You are viewing a plain text version of this content. The canonical link for it is here.
Posted to dev@clerezza.apache.org by "Daniel Spicar (Commented) (JIRA)" <ji...@apache.org> on 2011/10/26 14:35:32 UTC

[jira] [Commented] (CLEREZZA-643) Weak Performance of "application/json+rdf" serializer on big TripleCollections and Serialzer/Parser using Platform encoding instead of UTF-8

    [ https://issues.apache.org/jira/browse/CLEREZZA-643?page=com.atlassian.jira.plugin.system.issuetabpanels:comment-tabpanel&focusedCommentId=13135900#comment-13135900 ] 

Daniel Spicar commented on CLEREZZA-643:
----------------------------------------

Thank you for your contribution, Rupert.

I inspected the patch you submitted and the current version of the code. An improved RDF-JSON serializer is something we would really like.
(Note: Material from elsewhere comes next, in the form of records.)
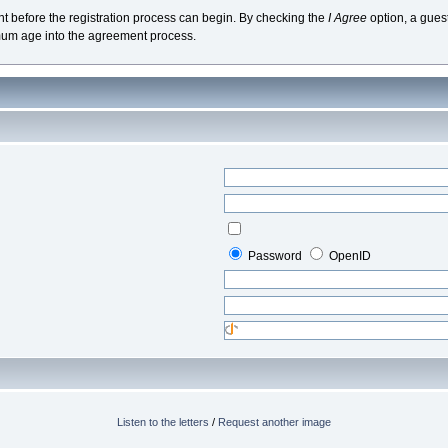
nt before the registration process can begin. By checking the
I Agree
option, a gues
mum age into the agreement process.
Password
OpenID
Listen to the letters
/
Request another image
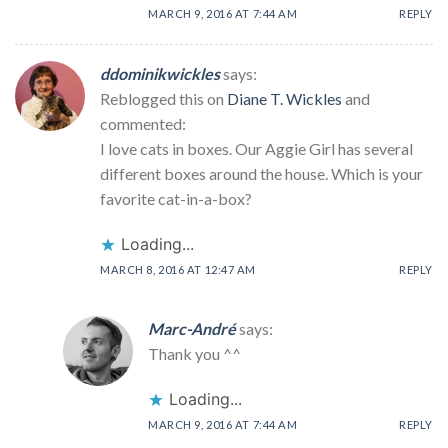
MARCH 9, 2016 AT 7:44 AM
REPLY
ddominikwickles
says:
Reblogged this on
Diane T. Wickles
and
commented:
I love cats in boxes. Our Aggie Girl has several
different boxes around the house. Which is your
favorite cat-in-a-box?
Loading...
MARCH 8, 2016 AT 12:47 AM
REPLY
Marc-André
says:
Thank you ^^
Loading...
MARCH 9, 2016 AT 7:44 AM
REPLY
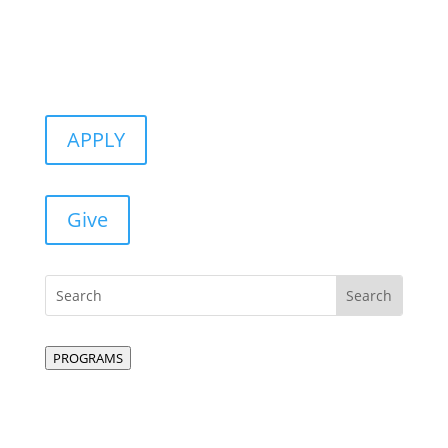
APPLY
Give
PROGRAMS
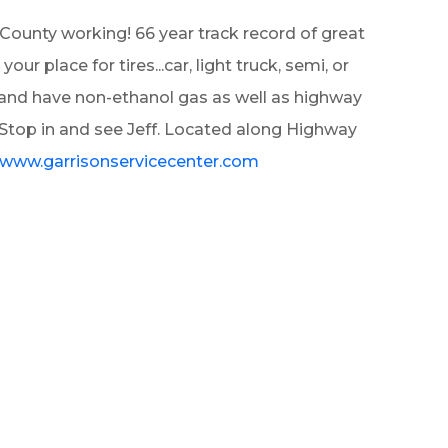
County working! 66 year track record of great
r place for tires...car, light truck, semi, or
ts and have non-ethanol gas as well as highway
! Stop in and see Jeff. Located along Highway
//www.garrisonservicecenter.com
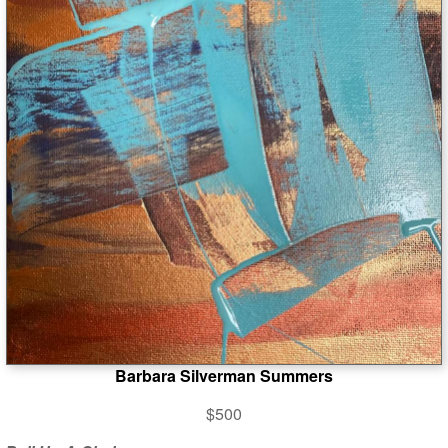
Barbara Silverman Summers
$500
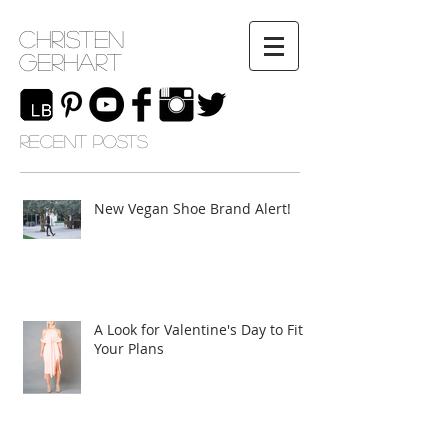
Christen
Gerhart
RECENT POSTS
New Vegan Shoe Brand Alert!
A Look for Valentine's Day to Fit
Your Plans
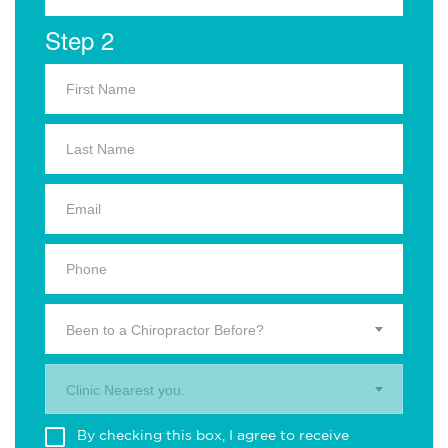
Step 2
Been to a Chiropractor Before?
Clinic Nearest you.
By checking this box, I agree to receive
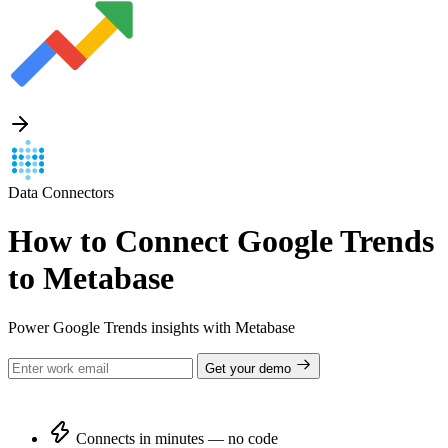
Data Connectors
How to Connect Google Trends
to Metabase
Power Google Trends insights with Metabase
Get your demo
Connects in minutes — no code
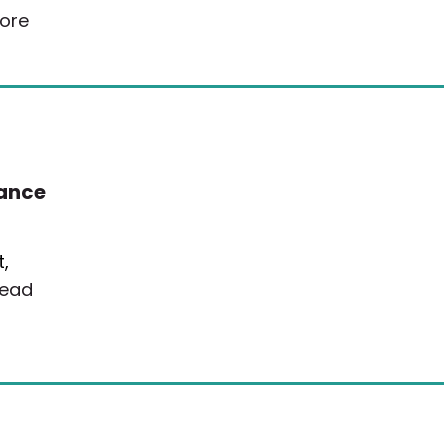
ore
rance
,
ead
In real-world applications we use Clerezza for, one major problem is bad performance and/or excessive memory consumption. We are dealing with huge graphs there. Therefore your contribution sounds really promising. But as I am not the author of the original code, I reviewed the original code as well with respect to the above scenario. My focus was determining whether the implementations scale with large Graphs.

Comments on the Serializer:
- As I understand the rdf-json specification, sorting of output is not required, only grouping by subject and predicate. Therefore I don't think the more expensive subject-predicate sort (that you commented out but still included) is necessary. Or am I missing something? Can this part be safely removed?

- The original code (unpatched) does NOT properly stream the serialization. This is a concern when the source graph contains too many unique subjects/predicates/objects, because all the generated JSONObjects/Arrays are stored in memory before being written to the output stream. This is especially concerning when many BLOBs are stored in the graph.

- The patch does correctly stream the serialization, but it loads the entire source graph into memory for sorting (toArray call at line 99). Again this may easily exceed available memory. The original code does not load the entire source graph into memory as it uses filter (when the underlying graph is backed by a TripleStore). The iterators returned by filter only access the data in the graph for one triple at a time upon the call to next().

Conclusion:
I think none of the solutions can support graphs that exceed memory size. I assume the unpatched version can deal with slightly larger graphs than your solution but that is irrelevant. We need a solution that will work reliably with graphs larger than memory size. As you mentioned an optimal solution would exploit a sorted (or at least grouped) iterator provided by the underlying TripleCollection. I think that is the approach we need to take to solve this issue in a scalable manner.

Now the there is the question whether to accept your patch for Clerezza until we implement a better solution. I am not sure. Your solution is a significant improvement in terms of speed of serialization, but the original code is easier to quick-fix such that the results are streamed properly to the outputstream (I think exploiting the JSON simple streaming interface may do the trick). So the question seems to be, what is more important, a solution that, while possibly very slow, will not exceed available memory, or a solution that significantly improves serialization performance. 

My opinion is that since we seemed to live so far with a solution that can not deal with very large graphs anyway, the speed improvement may be more valuable. However we need to get working on a better solution as described above.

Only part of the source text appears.